Resources and support
No one has to struggle alone. Sharing your grief with family and friends and reaching out to clergy or counselors can be productive and therapeutic. If at some point you feel overwhelmed, hopeless, or "stuck" in your grief, or even if you're just curious about how a professional counselor might help you, reach out:
- Military OneSource can provide you with further resources - including branch specific casualty assistance links - and help you connect with a non-medical counselor.
- Military and family life counselors are also available to provide non-medical counseling services; you can contact them through your installation military and family support center.
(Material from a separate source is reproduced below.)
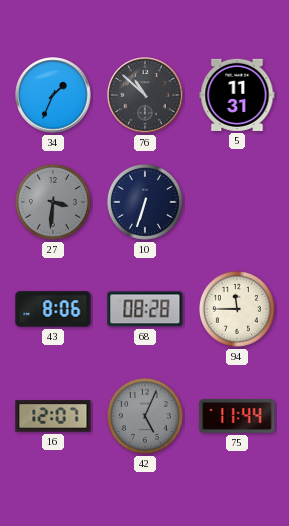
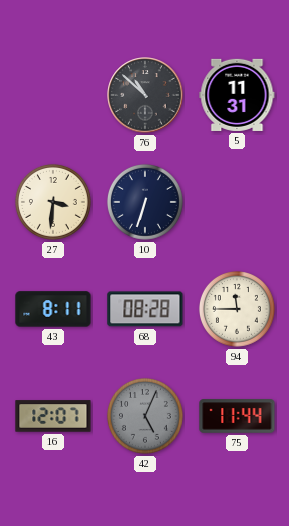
34: 1:34 -> none
27 dial: grey -> cream
43: 8:06 -> 8:11
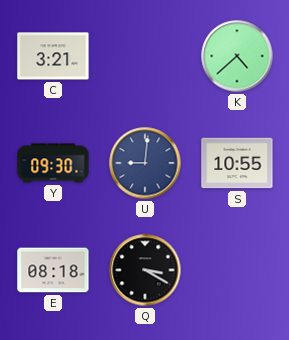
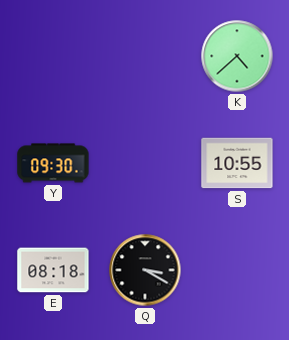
C: 3:21 -> none
U: 9:01 -> none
- To learn about grief support, visit the Tragedy Assistance Program for Survivors, a national organization offering a broad range of support, mentoring, and other services to those grieving the loss of a loved one whose death occurred while serving in the military services.
There may be little anyone can do or say to ease your pain following the loss of a beloved service member. But in the midst of your grief, you can know you're not alone in your loss, that help is available, and that the day will come when you feel better.